The Known World is a 2003 historical novel by Edward P. Jones. Set in Virginia during the antebellum era, it examines the issues regarding the ownership of black slaves by both white and black Americans.
The book was published to widespread acclaim from literary critics, with much praise directed at its story and Jones’ prose. In particular, his ability to intertwine stories within stories received great praise from The New York Times.
The narration of The Known World is from the perspective of an omniscient figure who doesn’t voice judgment. This allows the reader to experience the story without bias.

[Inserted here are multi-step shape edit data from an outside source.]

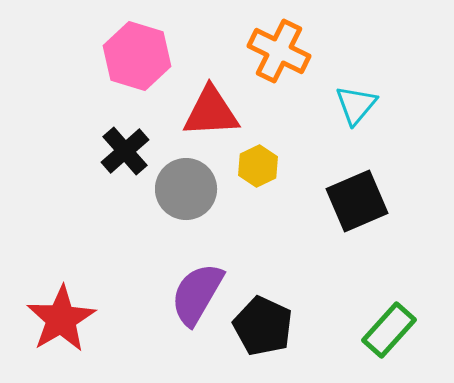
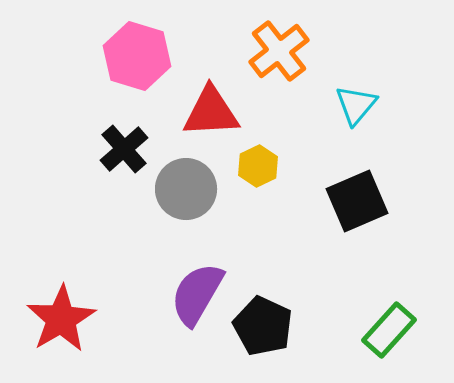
orange cross: rotated 26 degrees clockwise
black cross: moved 1 px left, 2 px up
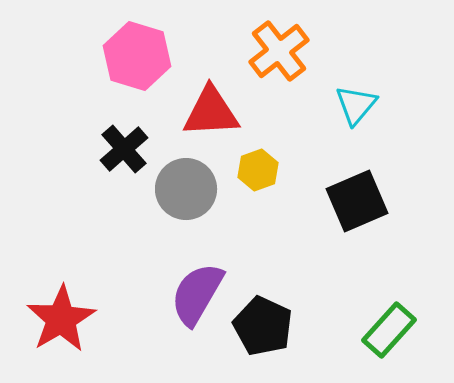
yellow hexagon: moved 4 px down; rotated 6 degrees clockwise
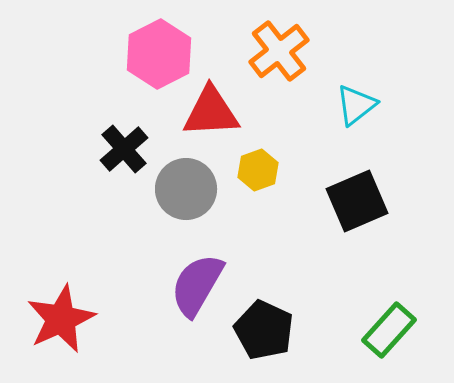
pink hexagon: moved 22 px right, 2 px up; rotated 16 degrees clockwise
cyan triangle: rotated 12 degrees clockwise
purple semicircle: moved 9 px up
red star: rotated 6 degrees clockwise
black pentagon: moved 1 px right, 4 px down
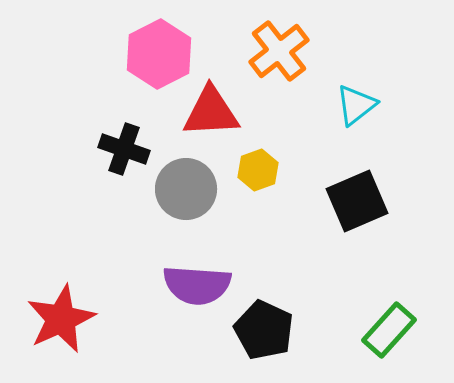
black cross: rotated 30 degrees counterclockwise
purple semicircle: rotated 116 degrees counterclockwise
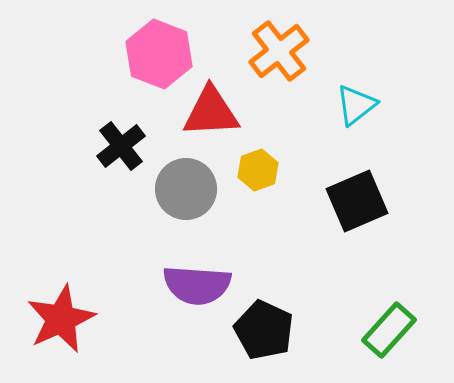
pink hexagon: rotated 12 degrees counterclockwise
black cross: moved 3 px left, 3 px up; rotated 33 degrees clockwise
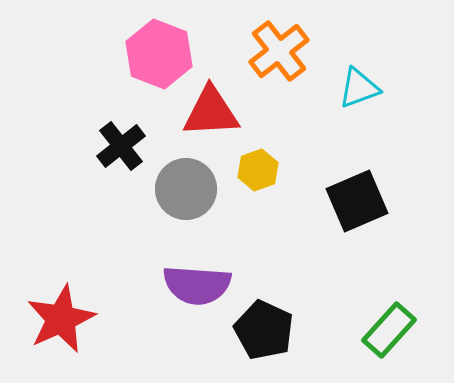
cyan triangle: moved 3 px right, 17 px up; rotated 18 degrees clockwise
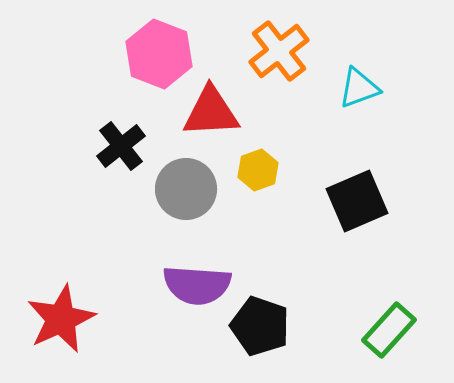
black pentagon: moved 4 px left, 4 px up; rotated 6 degrees counterclockwise
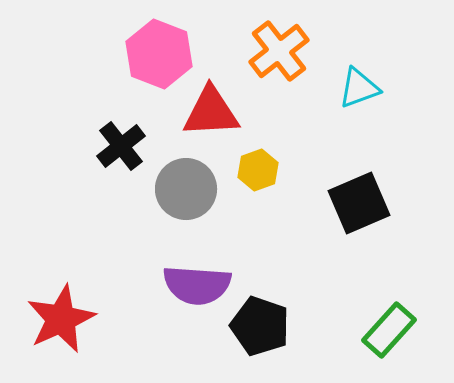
black square: moved 2 px right, 2 px down
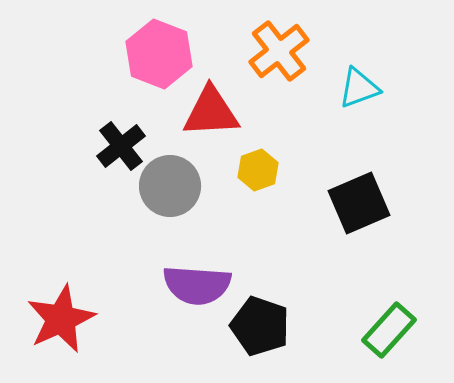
gray circle: moved 16 px left, 3 px up
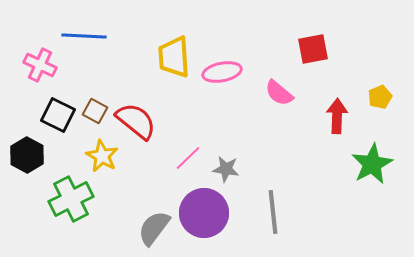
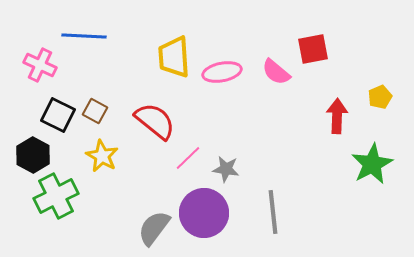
pink semicircle: moved 3 px left, 21 px up
red semicircle: moved 19 px right
black hexagon: moved 6 px right
green cross: moved 15 px left, 3 px up
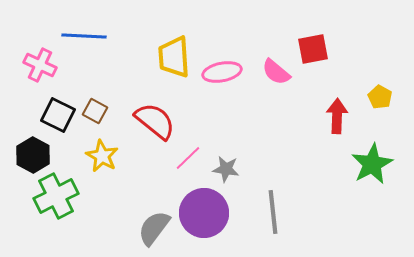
yellow pentagon: rotated 20 degrees counterclockwise
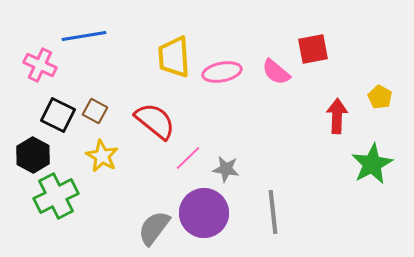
blue line: rotated 12 degrees counterclockwise
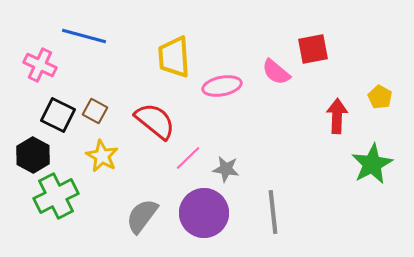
blue line: rotated 24 degrees clockwise
pink ellipse: moved 14 px down
gray semicircle: moved 12 px left, 12 px up
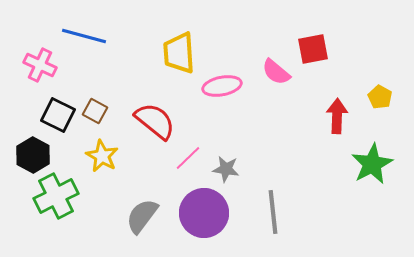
yellow trapezoid: moved 5 px right, 4 px up
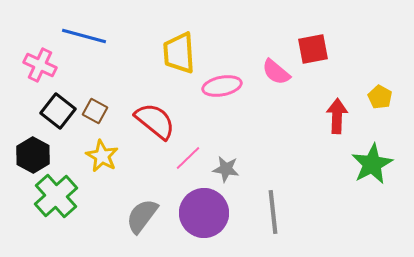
black square: moved 4 px up; rotated 12 degrees clockwise
green cross: rotated 15 degrees counterclockwise
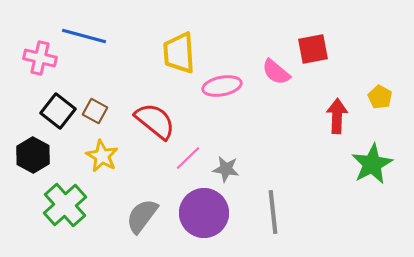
pink cross: moved 7 px up; rotated 12 degrees counterclockwise
green cross: moved 9 px right, 9 px down
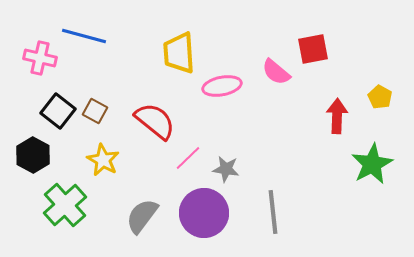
yellow star: moved 1 px right, 4 px down
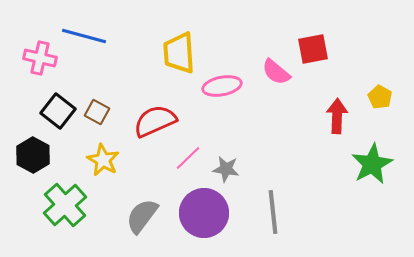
brown square: moved 2 px right, 1 px down
red semicircle: rotated 63 degrees counterclockwise
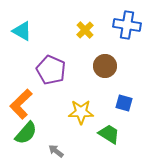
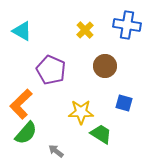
green trapezoid: moved 8 px left
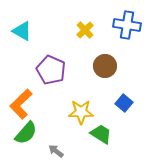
blue square: rotated 24 degrees clockwise
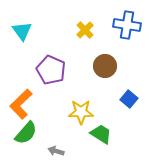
cyan triangle: rotated 25 degrees clockwise
blue square: moved 5 px right, 4 px up
gray arrow: rotated 21 degrees counterclockwise
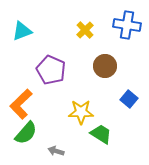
cyan triangle: rotated 45 degrees clockwise
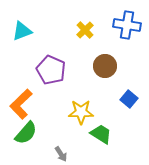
gray arrow: moved 5 px right, 3 px down; rotated 140 degrees counterclockwise
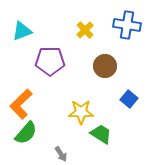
purple pentagon: moved 1 px left, 9 px up; rotated 24 degrees counterclockwise
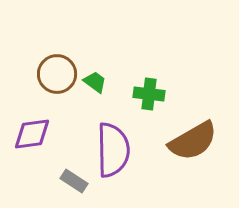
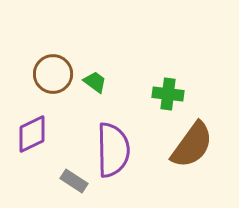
brown circle: moved 4 px left
green cross: moved 19 px right
purple diamond: rotated 18 degrees counterclockwise
brown semicircle: moved 1 px left, 4 px down; rotated 24 degrees counterclockwise
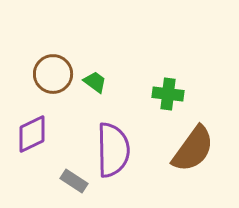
brown semicircle: moved 1 px right, 4 px down
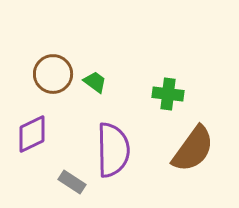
gray rectangle: moved 2 px left, 1 px down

Henry Townsend, a black farmer, bootmaker, and former slave, has a fondness for Paradise Lost and an unusual mentor — William Robbins, perhaps the most powerful man in antebellum Virginia’s Manchester County. Under Robbins’s tutelage, Henry becomes proprietor of his own plantation — as well as of his own slaves. When he dies, his widow, Caldonia, succumbs to profound grief, and things begin to fall apart at their plantation: slaves take to escaping under the cover of night, and families who had once found love beneath the weight of slavery begin to betray one another. Beyond the Townsend estate, the known world also unravels: low-paid white patrollers stand watch as slave “speculators” sell free black people into slavery, and rumors of slave rebellions set white families against slaves who have served them for years.